Много чеховских ролей сыграла Ольга Леонардовна, все они были ей близки и органичны, все это были ее удачи, но такого полного совпадения актрисы с образом не было ни в чем. Я не хочу сказать, что она была Раневской в жизни, нет, совсем нет, но образ литературный абсолютно совпал с образом сценическим. Я даже не знаю, в какие моменты роли она была выше. Я, пожалуй, больше всего любил все третье действие — от сцены после фокусов: сцену с Петей до ее конца, глаза во время сцены Лопахина и монолога Ани. Даже такая ужасная Аня, как Краснопольская, не могла испортить ей финал акта.
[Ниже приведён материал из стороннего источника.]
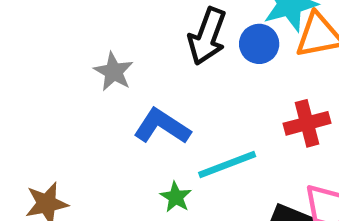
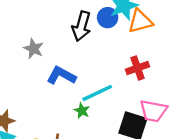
blue circle: (259, 44) -> (108, 18), moved
green star: (176, 197) -> (82, 111), moved

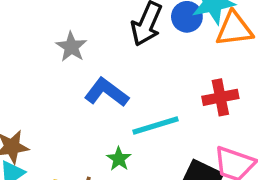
green star: (82, 111) -> (119, 159), moved

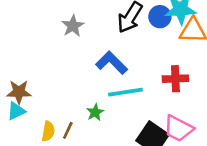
blue L-shape: (106, 92) -> (112, 63), moved

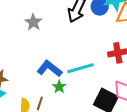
blue L-shape: (112, 63) -> (49, 69), moved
Но и «Покойная мама идет по саду» и сцену с Петей в первом действии люблю и помню так, как будто слышал их вчера.
Александров играл на своих еще пятнадцать лет тому назад утвержденных штампах, играл крепко и имел большой успех.
С Василием Ивановичем в роли Епиходова произошла трагедия. Его никто — ни товарищи, ни режиссура, ни публика — не принял никак. Партнеры привыкли к тому, что почти вся роль шла под смех. С первого выхода Москвин ронял стулья, спотыкался, ронял букет и т. д. Публика была так готова к юмористическому восприятию его, что одно его имя уже вызывало смех. Как ни романтизировал Василий Иванович своего Епиходова, как ни превращал его в «Рыцаря-Несчастье», смех был и ему необходим. Смеха требовала сама речь, словарь и грамматика Епиходова, а смеха не было. Тогда Василий Иванович начал, вернее, пытался, оставаясь в задуманном образе, искать фортели, смешить — ничего не выходило. Публика принимала его с недоумением и жалостью. Это была та степень провала, которая становилась уже опасной для всего сезона: пойдут ли на Качалова — Астрова, увидев его в Епиходове?
Оказывается, амплуа — совсем не такое уж устарелое понятие, и за попытку отвергать его оно мстит. «Играет Епиходова? Так это же комик! Значит, это не тот Качалов, тот — Гамлет, Бранд, Чацкий. Обман!»
Берсенев и Леонидов переполошились — пусть играет плохо Комиссаров, это лучше, чем «губить» Качалова. Начали деликатно намекать: пошалил — и теперь довольно, лучше отдыхай в этот вечер. Ольга Леонардовна тоже негодовала: Чехов такого не писал. «Глупости какие», — говорила она в ответ на декларации Василия Ивановича о «конторщике Рыцаре-Несчастье».
Стали спешно готовить Комиссарова. Но судьбу Василия Ивановича — Епиходова решила совсем другая, гораздо более властная режиссура!